Part of the "Statement of Interest" (SOI) which candidates have to deliver is also a clear statement with potential conflicts of interests. And this element has certainly played an important role in the final selection procedure in every NomCom since 2002.
The NomCom attracts every year around 80 applications from all over the world. And the quality of the candidates is growing. Since two years the so-called "World Cup Approach" was used by the NomCom to reduce the pool of candidates gradually to find out the best people. In the final pool — the so-called semifinal — we had about a dozen remaining candidates and each of them would be an excellent ICANN director. Only after a very careful discussion of the various combinations and how a certain "plate" would fit into the sitting board, the 15 voting members made their final decision.
If the principle of confidentiality would be removed this would change the nature of the NomCom process. As a consequence one would have to go back to elections with all the problems and uncertainties which have been analyzed by the Bildt-Group in 2001.
If the EU proposal would be implemented the risk is high 1. that it would discourage the application of high qualified candidates who fear to loose and to damage their reputation; 2. that it would stimulate aggressive public campaigning of and fighting among candidates; 3. it would promote extensive lobbying towards individual NomCom members, including hidden efforts to buy votes.

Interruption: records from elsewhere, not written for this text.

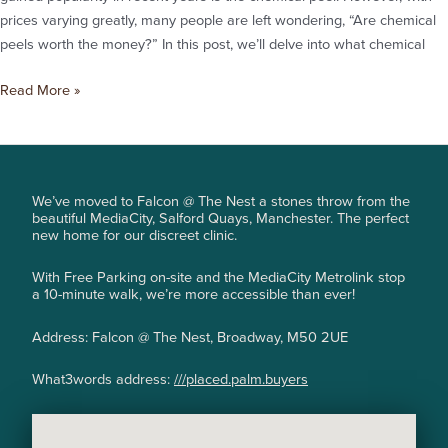
prices varying greatly, many people are left wondering, “Are chemical
peels worth the money?” In this post, we’ll delve into what chemical
Read More »
We’ve moved to Falcon @ The Nest a stones throw from the
beautiful MediaCity, Salford Quays, Manchester. The perfect
new home for our discreet clinic.
With Free Parking on-site and the MediaCity Metrolink stop
a 10-minute walk, we’re more accessible than ever!
Address: Falcon @ The Nest, Broadway, M50 2UE
What3words address:
///placed.palm.buyers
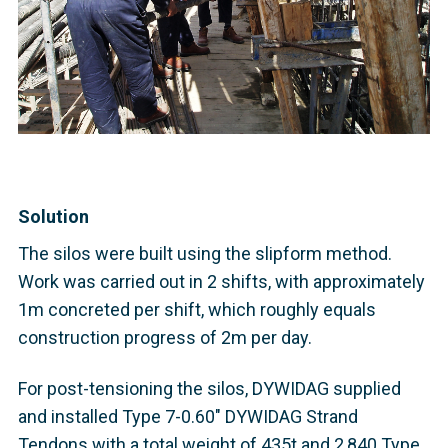
Solution
The silos were built using the slipform method.
Work was carried out in 2 shifts, with approximately
1m concreted per shift, which roughly equals
construction progress of 2m per day.
For post-tensioning the silos, DYWIDAG supplied
and installed Type 7-0.60" DYWIDAG Strand
Tendons with a total weight of 435t and 2,840 Type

Since 2002 about 25 ICANN directors were selected by the NomCom. I do not know one single case where we had a "conflict of interest" problem. The cases where such a conflict emerged were with directors who made its way into the board via the supporting organizations and the ALAC. Insofar one can ask the question: "What is broken with the NomCom?". And if it isn´t broken, don´t fix it!
By Wolfgang Kleinwächter, Professor for Internet Policy and Regulation at the University of Aarhus. Since 2011 he has been a member of the GNSO Council.